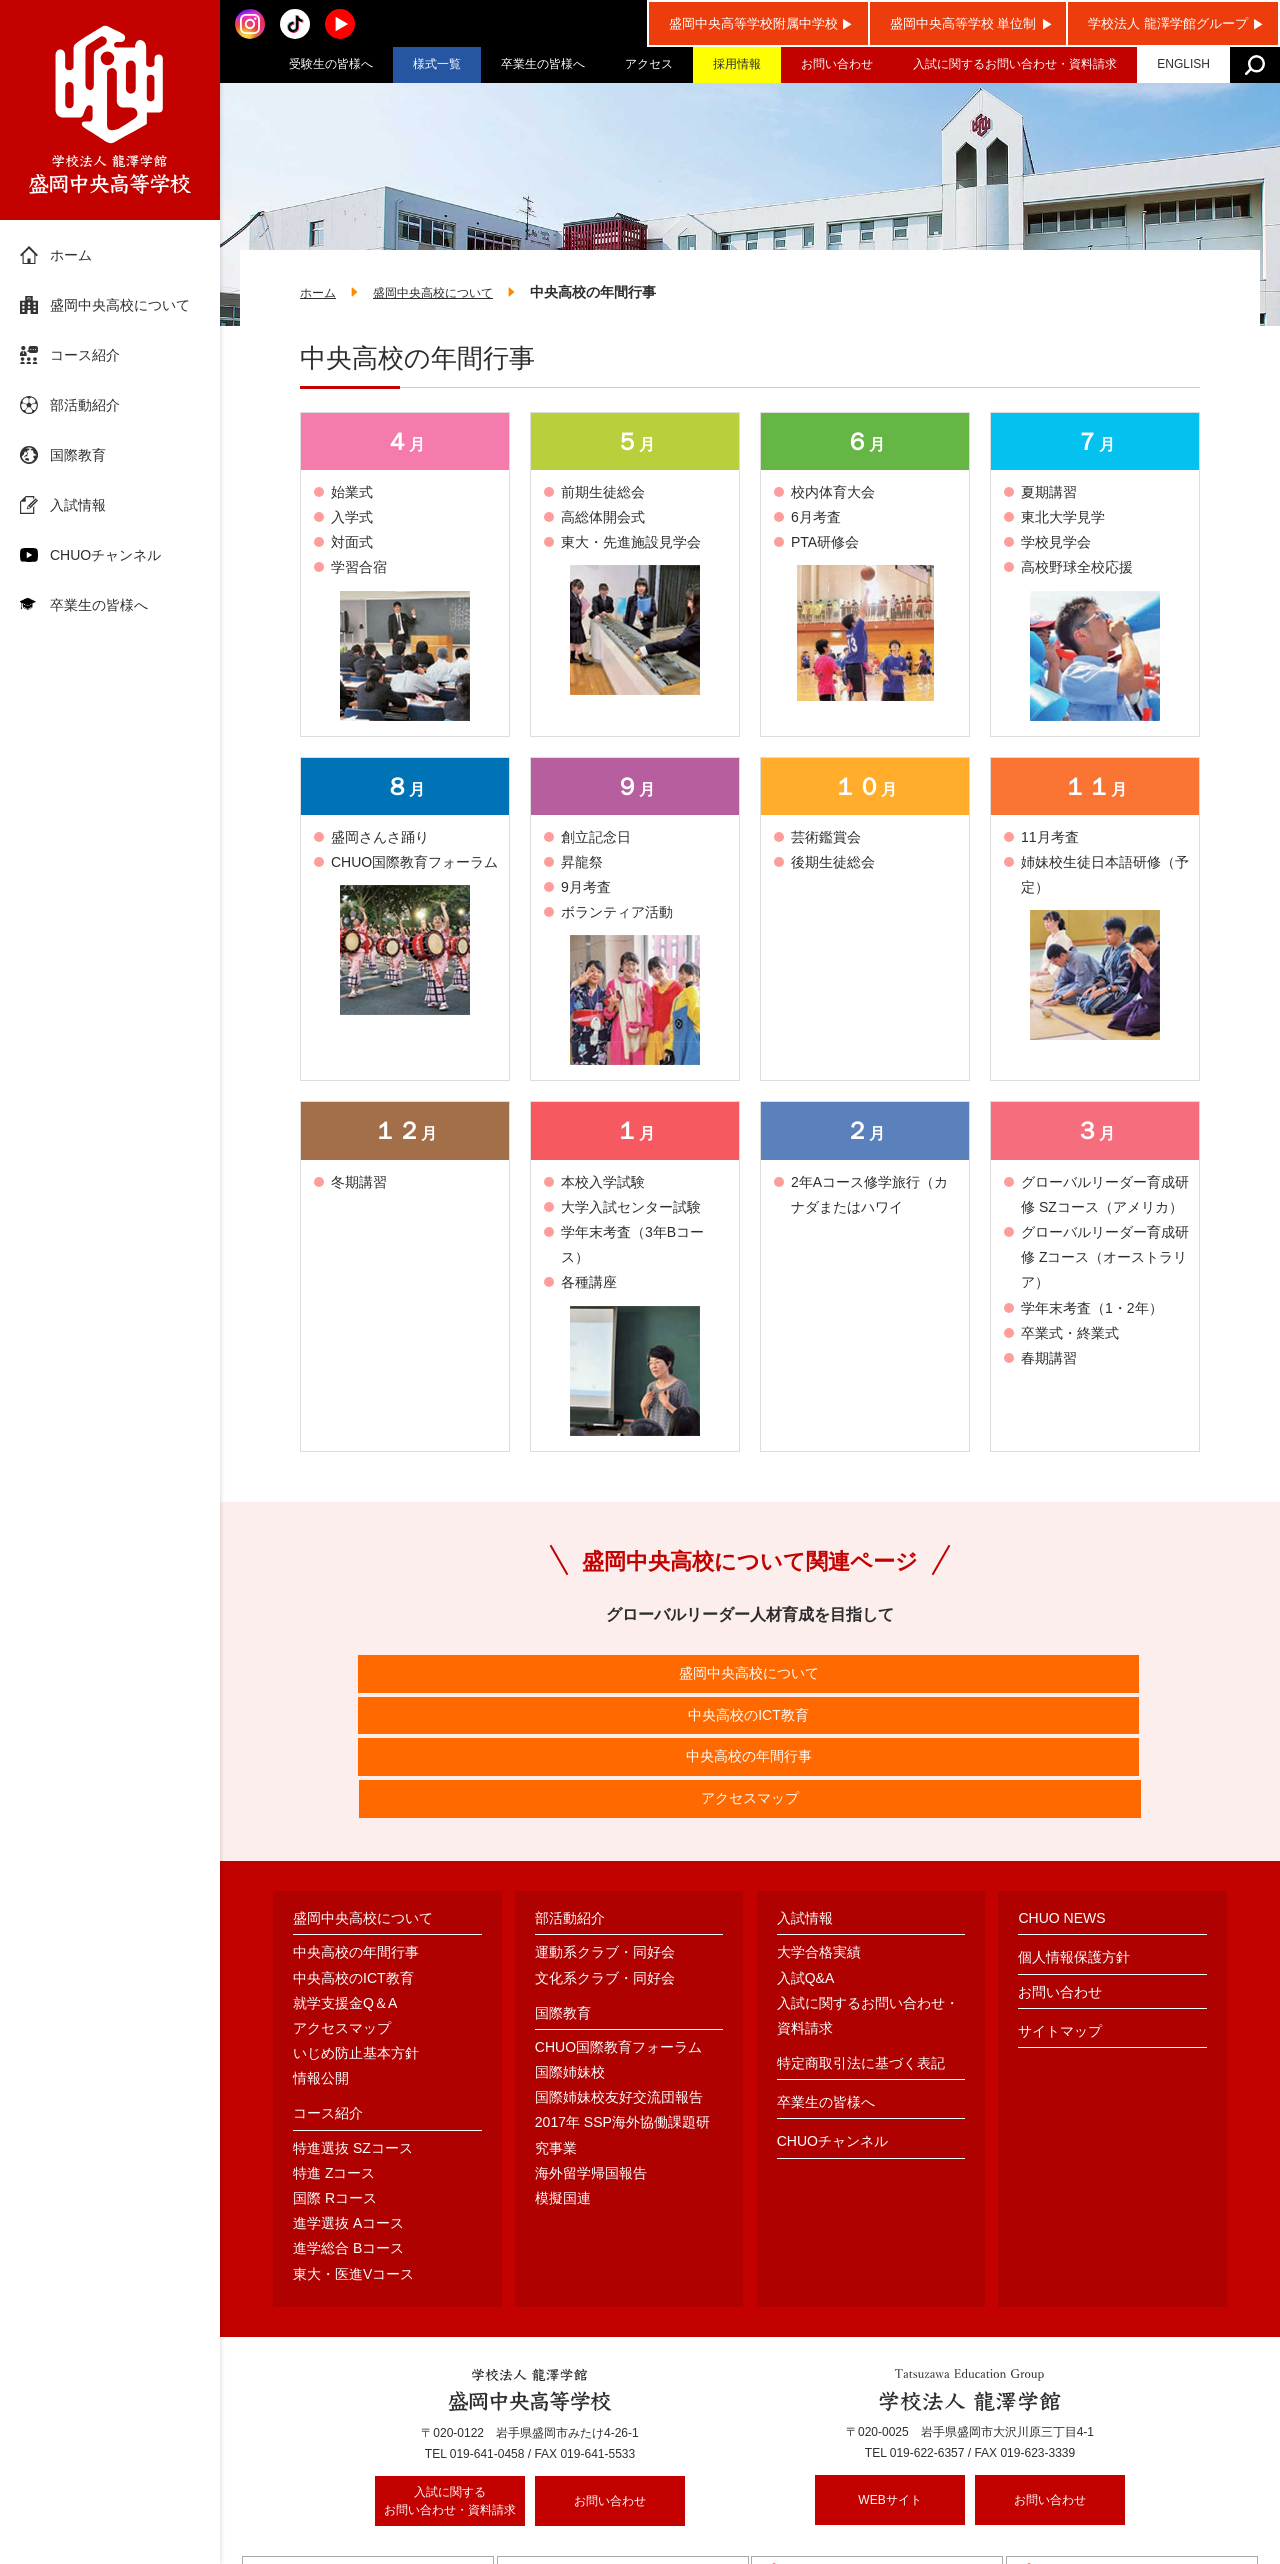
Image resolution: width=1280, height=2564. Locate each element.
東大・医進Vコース (353, 2162)
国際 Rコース (335, 2086)
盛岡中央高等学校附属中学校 (753, 23)
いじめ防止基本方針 (356, 1941)
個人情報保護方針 (1074, 1846)
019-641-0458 (487, 2343)
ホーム (71, 255)
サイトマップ (1060, 1919)
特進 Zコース (334, 2061)
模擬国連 (563, 2086)
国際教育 (78, 455)
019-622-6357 (927, 2342)
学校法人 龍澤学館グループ (1168, 23)
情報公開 (321, 1966)
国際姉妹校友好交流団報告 (619, 1985)
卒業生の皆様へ (543, 64)
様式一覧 (437, 64)
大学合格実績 (819, 1841)
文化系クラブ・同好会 (605, 1866)
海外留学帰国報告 (591, 2061)
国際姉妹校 (570, 1960)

━━━━━━━━━━━━━━━━━━━━

[Task to carry out] Beginning with the line that holds "情報公開 (321, 1966)", please give again each line exactly until the records end, and include that final line.

[Finished task]
情報公開 (321, 1966)
国際姉妹校友好交流団報告 (619, 1985)
卒業生の皆様へ (543, 64)
様式一覧 (437, 64)
大学合格実績 (819, 1841)
文化系クラブ・同好会 (605, 1866)
海外留学帰国報告 (591, 2061)
国際姉妹校 (570, 1960)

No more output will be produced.